• _WHAT YOU WILL DO_: The required output is a copy of each line in the material below that includes "Siguiente".

• _RECORDS SHOWN_:
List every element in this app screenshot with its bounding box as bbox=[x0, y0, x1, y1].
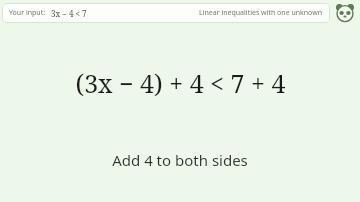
button[interactable]: App logo bbox=[334, 2, 356, 24]
button[interactable]: Your input: bbox=[2, 3, 330, 23]
staticText: Your input: bbox=[9, 8, 46, 18]
staticText: Linear inequalities with one unknown bbox=[199, 8, 323, 18]
staticText: (3x − 4) + 4 < 7 + 4 bbox=[75, 66, 286, 100]
staticText: Add 4 to both sides bbox=[112, 150, 248, 170]
staticText: 3x − 4 < 7 bbox=[51, 8, 87, 19]
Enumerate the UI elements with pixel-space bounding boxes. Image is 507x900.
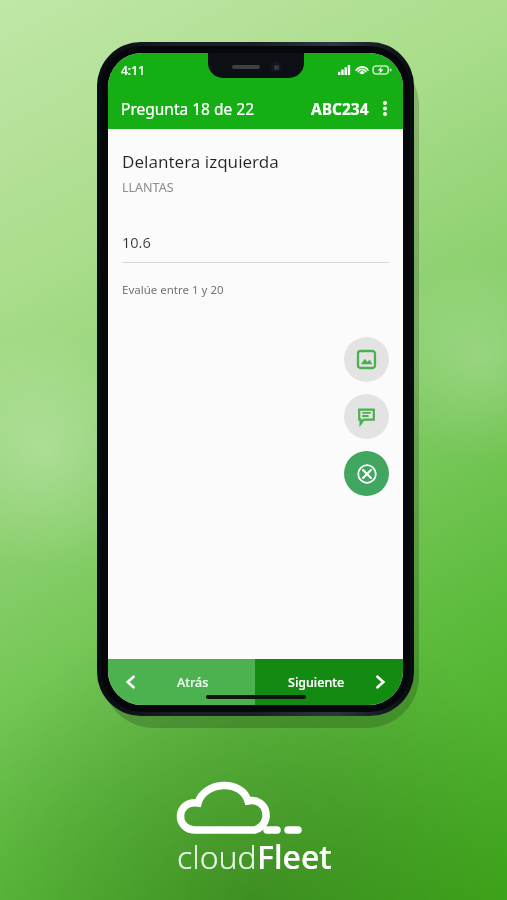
staticText: Siguiente bbox=[288, 674, 345, 691]
button[interactable]: Siguiente bbox=[255, 659, 403, 705]
button[interactable]: Attach photo bbox=[344, 337, 389, 382]
button[interactable]: Not applicable bbox=[344, 451, 389, 496]
staticText: 4:11 bbox=[121, 62, 145, 78]
staticText: Fleet bbox=[257, 835, 332, 879]
staticText: Evalúe entre 1 y 20 bbox=[122, 282, 224, 298]
button[interactable]: More options bbox=[369, 93, 400, 124]
staticText: LLANTAS bbox=[122, 179, 174, 196]
button[interactable]: 10.6 bbox=[122, 232, 389, 263]
staticText: 10.6 bbox=[122, 232, 151, 252]
staticText: cloud bbox=[177, 835, 257, 879]
button[interactable]: Add comment bbox=[344, 394, 389, 439]
staticText: ABC234 bbox=[311, 98, 369, 119]
staticText: Delantera izquierda bbox=[122, 150, 279, 173]
button[interactable]: Atrás bbox=[108, 659, 255, 705]
staticText: Pregunta 18 de 22 bbox=[121, 98, 255, 119]
staticText: Atrás bbox=[177, 674, 209, 691]
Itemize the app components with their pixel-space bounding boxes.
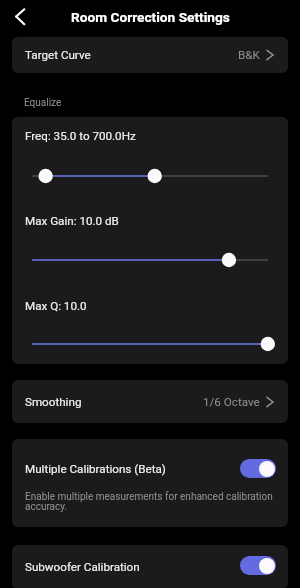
staticText: Max Gain: 10.0 dB bbox=[25, 214, 119, 228]
staticText: Equalize bbox=[24, 97, 62, 109]
staticText: Max Q: 10.0 bbox=[25, 299, 87, 313]
button[interactable]: Smoothing bbox=[12, 380, 288, 423]
staticText: Target Curve bbox=[25, 48, 91, 62]
button[interactable]: Toggle bbox=[240, 459, 276, 478]
staticText: Enable multiple measurements for enhance… bbox=[25, 491, 276, 513]
staticText: B&K bbox=[238, 48, 260, 62]
button[interactable]: Target Curve bbox=[12, 37, 288, 73]
button[interactable]: Toggle bbox=[240, 556, 276, 575]
staticText: Subwoofer Calibration bbox=[25, 560, 140, 574]
staticText: Multiple Calibrations (Beta) bbox=[25, 462, 166, 476]
button[interactable]: Back bbox=[4, 4, 30, 30]
staticText: Freq: 35.0 to 700.0Hz bbox=[25, 129, 136, 143]
staticText: Room Correction Settings bbox=[71, 9, 230, 25]
staticText: 1/6 Octave bbox=[203, 395, 260, 409]
staticText: Smoothing bbox=[25, 395, 82, 409]
button[interactable]: Subwoofer Calibration bbox=[12, 545, 288, 588]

• _COMPLETED TASK_:
staticText: Siguiente bbox=[288, 674, 345, 691]
button[interactable]: Siguiente bbox=[255, 659, 403, 705]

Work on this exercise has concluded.